In higher education, where the value of racial diversity is widely assumed, people almost always say that there isn’t enough diversity, rather than that it isn’t a worthwhile primary goal. The question of how to get better at diversity, in admissions and also in the student experience, dominates. Even discussions played in the key of The Shape of the River — that is, candid warnings about how steeply the black presence would drop under any admissions policy that used academic and class criteria but ignored race — are rare. So it’s easy to miss that the range of possibilities for affirmative action is not just the same versus more. Outside of universities, in court cases, in initiative campaigns, and sometimes in speeches and advertisements by politicians, another set of questions emerges. Why should it be permissible to consider race in the operation of institutions, even as a positive factor? Why should a black applicant from an economically privileged background get a place that might have gone to a poor white applicant?

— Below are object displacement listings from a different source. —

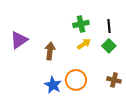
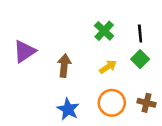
green cross: (81, 24) -> (104, 31), turned -35
yellow arrow: (84, 44) -> (108, 67), moved
orange circle: (76, 80) -> (112, 103), moved

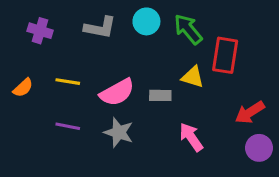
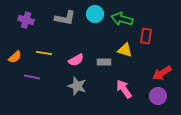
green arrow: (188, 29) -> (122, 19), turned -35
red rectangle: (225, 55) -> (146, 36), size x0.7
pink semicircle: (117, 92) -> (76, 60), size x0.7
purple line: (68, 126) -> (32, 77), moved
purple circle: (259, 148) -> (158, 96), moved

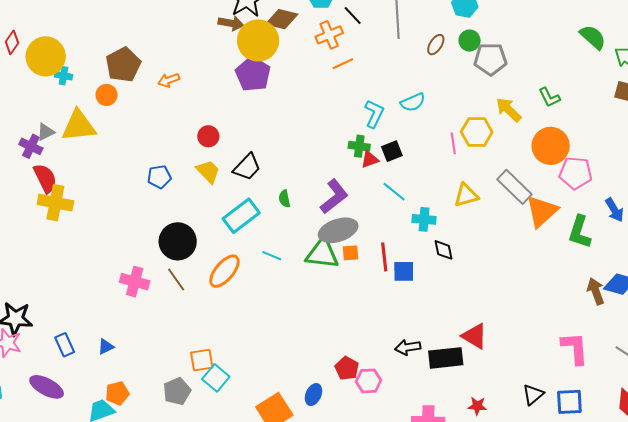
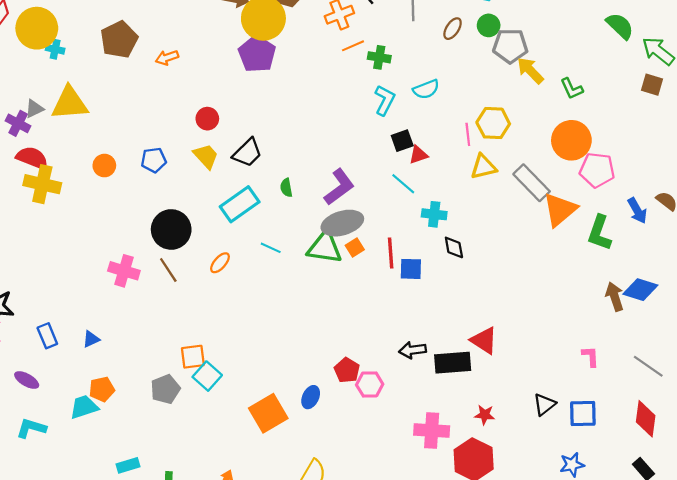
orange circle: (107, 95) -> (104, 166), moved
yellow arrow: (509, 110) -> (530, 70), moved
green cross: (359, 146) -> (379, 57), moved
red triangle: (370, 160) -> (418, 155), moved
red semicircle: (45, 178) -> (32, 158), turned -44
yellow triangle: (466, 195) -> (483, 167), moved
orange square: (351, 253) -> (355, 248), turned -30
orange ellipse: (224, 271) -> (220, 263), size x0.6
pink L-shape: (575, 348) -> (590, 356), size x0.6
purple ellipse: (47, 387) -> (27, 380), size x0.7

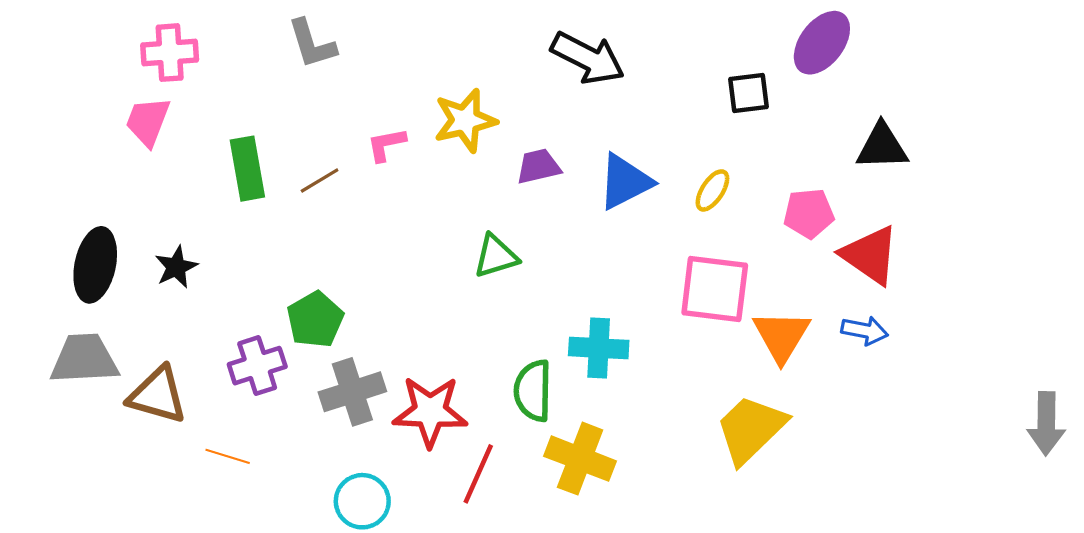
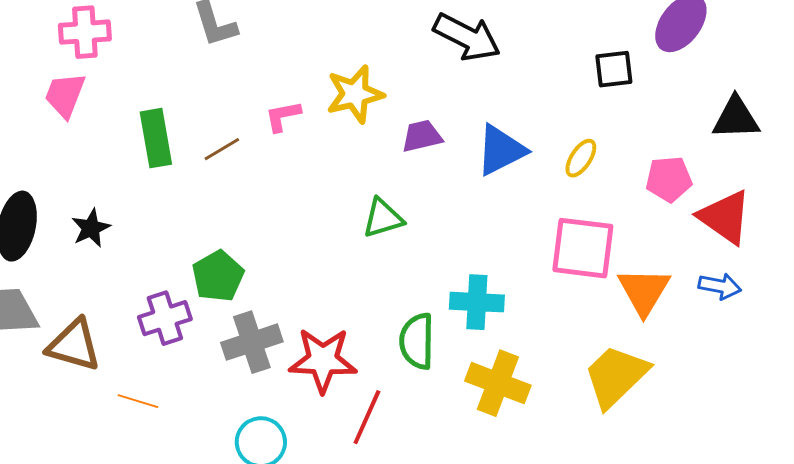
yellow cross: (580, 459) -> (498, 383), moved

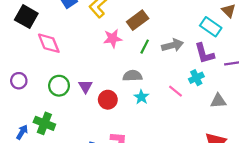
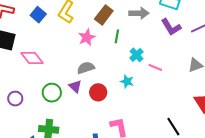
gray arrow: (172, 45) -> (139, 13), moved, turned 30
gray semicircle: (132, 76) -> (86, 68), moved
cyan cross: (196, 78) -> (136, 55), moved

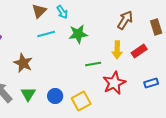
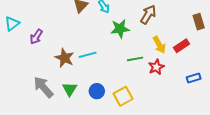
brown arrow: (125, 20) -> (148, 15), moved
cyan line: (46, 34) -> (88, 55), moved
yellow arrow: (117, 50) -> (159, 45), turned -30
red star: (114, 83) -> (156, 67), moved, size x0.7

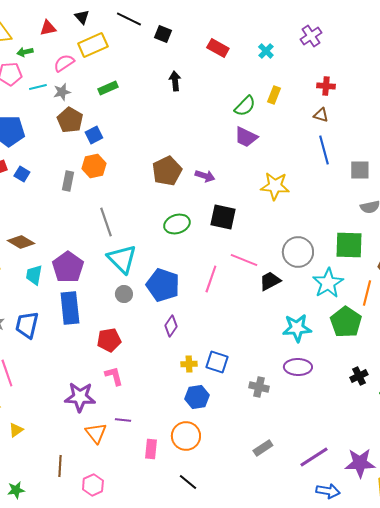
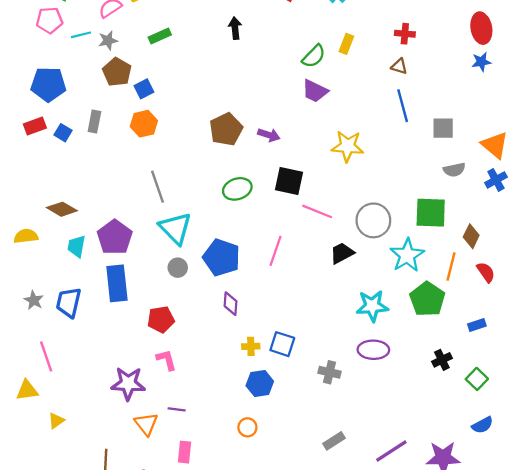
gray rectangle: (68, 181) -> (94, 121), moved
pink line: (244, 260) -> (317, 211), moved
purple diamond: (171, 326) -> (231, 304), turned -30
orange circle: (186, 436) -> (247, 427), size x0.6
pink rectangle: (151, 449) -> (184, 452), moved

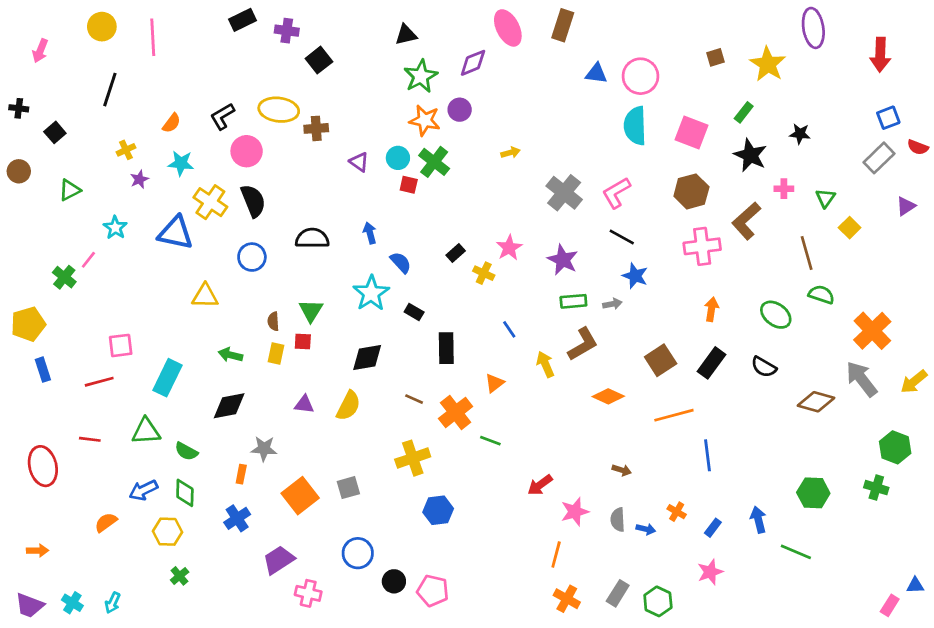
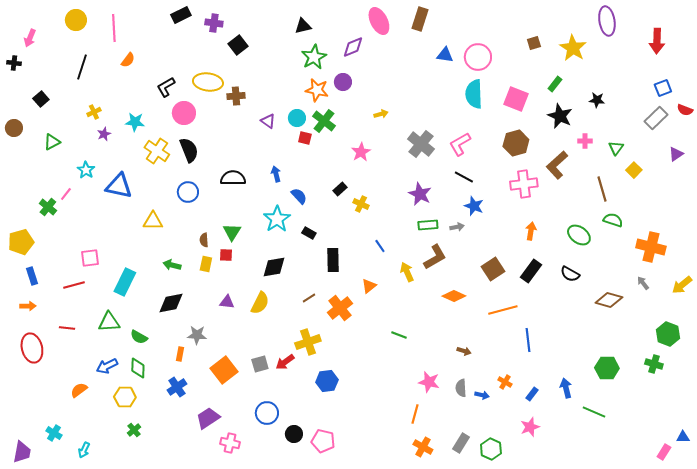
black cross: (19, 108) -> (14, 63), moved
orange semicircle: (172, 123) -> (128, 60), moved
blue triangle: (176, 233) -> (119, 186), moved
pink star: (509, 248) -> (361, 152), moved
orange cross: (872, 331) -> (651, 247), turned -32
gray arrow: (862, 379) -> (643, 283), size x0.5
brown line: (414, 399) -> (309, 298), turned -56
green line: (490, 441) -> (399, 335), moved
red arrow: (540, 485) -> (285, 362), moved
pink star: (575, 512) -> (429, 382), turned 30
orange arrow: (38, 550) -> (28, 306), moved
cyan cross: (72, 603) -> (54, 433), moved
purple trapezoid: (29, 605) -> (22, 452), turned -100

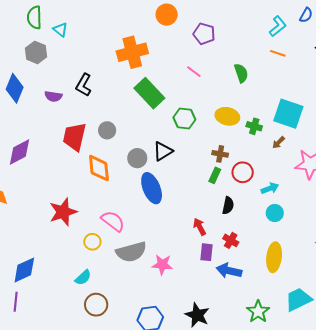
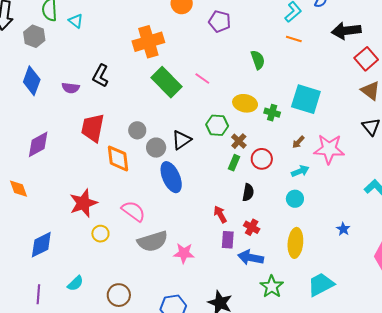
gray hexagon: (36, 52) -> (34, 36), moved
pink line: (194, 72) -> (202, 78), moved
green hexagon: (184, 119) -> (217, 125), moved
gray circle: (107, 130) -> (137, 130), moved
brown arrow: (278, 143) -> (298, 142), moved
brown cross: (220, 154) -> (239, 141), turned 35
cyan arrow: (270, 188) -> (300, 171), moved
yellow circle: (92, 242) -> (100, 234), moved
blue diamond: (24, 270) -> (41, 245), moved
cyan semicircle: (83, 278) -> (75, 283), moved
green star: (258, 312) -> (272, 287), moved

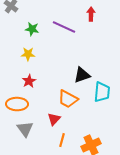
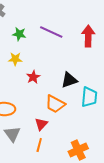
red arrow: (91, 14) -> (88, 36), moved, size x1.5
red star: (29, 81) -> (33, 77), moved
orange line: (62, 140) -> (39, 145), moved

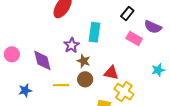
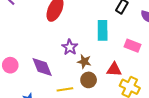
cyan rectangle: (95, 32) -> (103, 30), moved
pink rectangle: (134, 39) -> (132, 46), moved

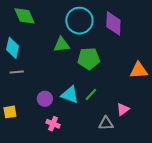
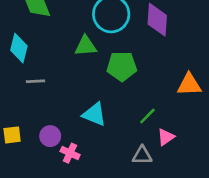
gray line: (17, 72) -> (36, 81), moved
green line: (91, 95) -> (147, 116), moved
purple circle: (45, 99) -> (50, 136), moved

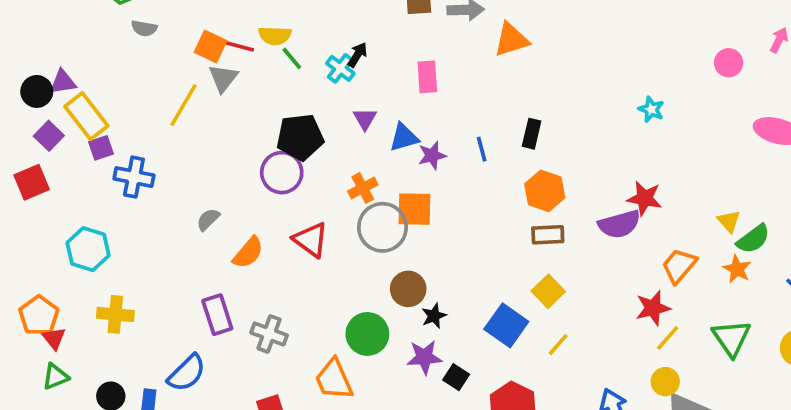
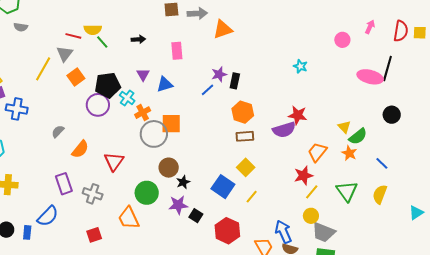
orange square: (210, 47) -> (76, 77), moved, turned 30
black arrow: (358, 55) -> (138, 39), turned 56
cyan cross: (340, 68) -> (127, 98), moved
blue line: (482, 149) -> (207, 90), turned 64
purple star: (432, 155) -> (219, 74), moved
red triangle: (311, 240) -> (114, 162), moved, turned 30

Justice Alito wrote, “Affirmative-action programs were created to help disadvantaged students.” That’s a powerful premise, but historically, it’s simply not true. The closest we have to a ringing presidential endorsement at the outset of affirmative action is Lyndon Johnson’s 1965 commencement address at Howard University; Johnson chose a historically black university as his venue, and made a specifically racial argument: “It is the glorious opportunity of this generation to end the one huge wrong of the American Nation,” meaning black-white race relations, via new policies that would represent “the next and the more profound stage of the battle for civil rights.” Affirmative-action admissions programs were created at the same time and in the same spirit.
The argument for affirmative action has to rest on the idea that for historical reasons that have a very long tail, race deserves a special status. Race was not just, as W.E.B. DuBois put it, “the problem of the 20th century,” but also the problem of the 19th century. To a lesser but still distinct extent, it is the problem of the 21st century. The persistent, though decreasing, black-white gaps on academic measures are manifestations of how profoundly different the black and white experiences in the United States still are, economically, socially, residentially, educationally, and in almost every other way. Elite universities are trying to do their part to build a society, on campus and afterward, where racial discrimination will not be so pervasive. That is going to take a lot longer than Justice O’Connor’s deadline of 2028 — both inside and outside the universities.
That affirmative action is necessary is a sign that the negative effects of racism persist; only when they end will it no longer be necessary. And until then, affirmative action, both as lived experience on campus and as a political and legal issue is the wider society, is going to continue to be challenging to enact and to maintain. Another in the long series of battles to preserve it is upon us.